Talking More to Mark Krikorian
By Bryan Caplan
Last week the Center for Immigration Studies’ Mark Krikorian answered my post-debate questions. Here is my delayed response. Mark’s in blockquotes, I’m not. My original questions for Mark are in italics.
[Caplan’s] argument was that treating foreigners in any way differently from Americans was invidious discrimination, morally identical to “mandatory discrimination against blacks, women, or Jews.” He seemed to confine his comments to employment, but if not allowing a foreigner to take a job in the United States is morally impermissible, then isn’t denying him the vote also impermissible? If welfare programs exist, how can he be barred merely because he came here last week?
I didn’t say that treating foreigners in any way differently from Americans is morally identical to mandatory discrimination against blacks, women, or Jews. I said that mandatory discrimination against foreigners is morally identical to mandatory discrimination against blacks, women, or Jews. I am appealing to the common moral intuition that the moral obligation to help others is subject to numerous caveats, but the moral obligation to leave others alone is subject to few caveats.
And also I wish more people on his side of the debate would emulate him — but they would not be more influential thereby.

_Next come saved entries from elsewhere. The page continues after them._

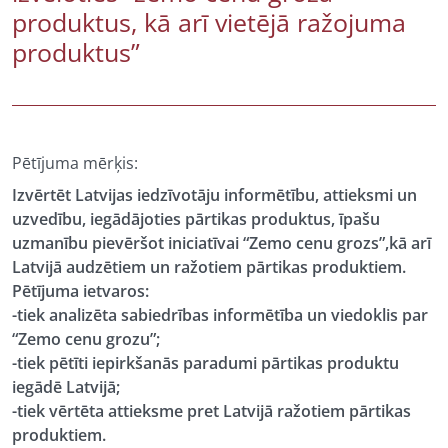
produktus, kā arī vietējā ražojuma
produktus”
Pētījuma mērķis:
Izvērtēt Latvijas iedzīvotāju informētību, attieksmi un
uzvedību, iegādājoties pārtikas produktus, īpašu
uzmanību pievēršot iniciatīvai “Zemo cenu grozs”,kā arī
Latvijā audzētiem un ražotiem pārtikas produktiem.
Pētījuma ietvaros:
-tiek analizēta sabiedrības informētība un viedoklis par
“Zemo cenu grozu”;
-tiek pētīti iepirkšanās paradumi pārtikas produktu
iegādē Latvijā;
-tiek vērtēta attieksme pret Latvijā ražotiem pārtikas
produktiem.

Caplan’s honesty about his rejection of the American people’s right to limit access to their country is, in fact, what most of the high-immigration Right and Left believe, but are not forthcoming enough to express publicly.

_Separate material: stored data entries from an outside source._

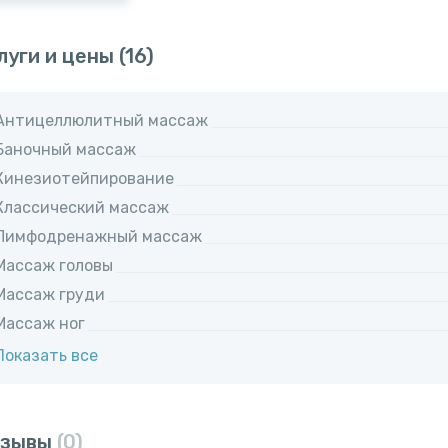
луги и цены
(16)
Антицеллюлитный массаж
Баночный массаж
Кинезиотейпирование
Классический массаж
Лимфодренажный массаж
Массаж головы
Массаж груди
Массаж ног
Показать все
тзывы
(0)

In the short-run, Mark’s probably right. I’d be more persuasive to undecided Americans if I spent my time arguing for extra H-1Bs. In the long-run, though, principled rejection of the status quo often works. “Liberalize Jim Crow” failed; “End Jim Crow” triumphed. And even in the short-run, radicals like me make moderate reformers more palatable by moving the goalposts.
[Caplan] ends his post on a sour note:
Though anti-immigrant, I doubt Mark actively hates them. What I sense, rather, is strong yet polite distaste for foreigners. He’s like a husband who makes nice with his mother-in-law, yet groans whenever he finds out she’s visiting. The key difference: Mark is hypersensitive. The husband feels fine once his mother-in-law is out of his house, but Mark’s distaste for foreigners is so intense that he wants them out of his entire country.

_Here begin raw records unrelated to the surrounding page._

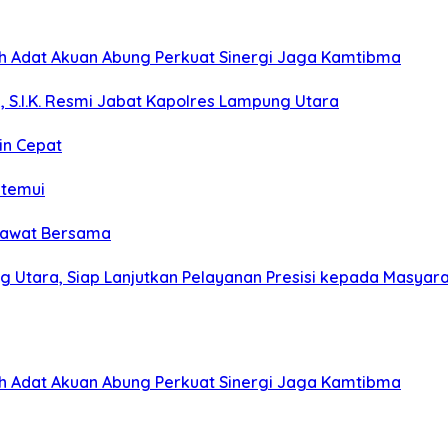
koh Adat Akuan Abung Perkuat Sinergi Jaga Kamtibma
, S.I.K. Resmi Jabat Kapolres Lampung Utara
in Cepat
itemui
olawat Bersama
g Utara, Siap Lanjutkan Pelayanan Presisi kepada Masyar
koh Adat Akuan Abung Perkuat Sinergi Jaga Kamtibma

This is one of those “when did you stop beating your mother-in-law?” questions, so I’m not going to protest my lack of “distaste” for foreigners. But it does highlight the inability of open-borders folks to be able to appreciate how those who disagree with them think.
Opposition to immigration is not an exotic position I’ve only heard about in books. I have spent my life around normal Americans with conventional views about immigration. When they feel free to speak their minds, they routinely voice distaste for foreigners. They voice distaste for foreigners’ failure to speak English, for their accents, for their distinctive clothing, for their religions, for their customs. They voice distaste for foreigners’ failures and successes.
I don’t know what drives Mark. But I know that what drives normal Americans to oppose immigration is distaste for foreigners. Normal Americans have told me so many times.
Ironically, on the immigration issue Caplan fails the very “ideological Turing test” that he himself devised.
Questions for Mark: Does he doubt that white Southerners’ distaste for blacks drove their support for Jim Crow? If Jim Crow proponents denied that such distaste motivated them, would Mark believe them?
Turning now to Mark’s responses to my questions.
How much would open borders have to raise living standards before you’d reconsider? Doubling GDP clearly doesn’t impress you. What about tripling? A ten-fold increase?
How much less would gravity have to be to enable me to win a marathon? Hypotheticals like this are meaningless. And immigration policy isn’t purely an economic matter in any case.
Actually, hypotheticals are one of the most enlightening intellectual tools human beings have. The point of this particular hypothetical is to measure the intensity of Mark’s opposition to immigration. Of course immigration isn’t “purely an economic matter,” but you’d still expect there to be some price where Mark would relent.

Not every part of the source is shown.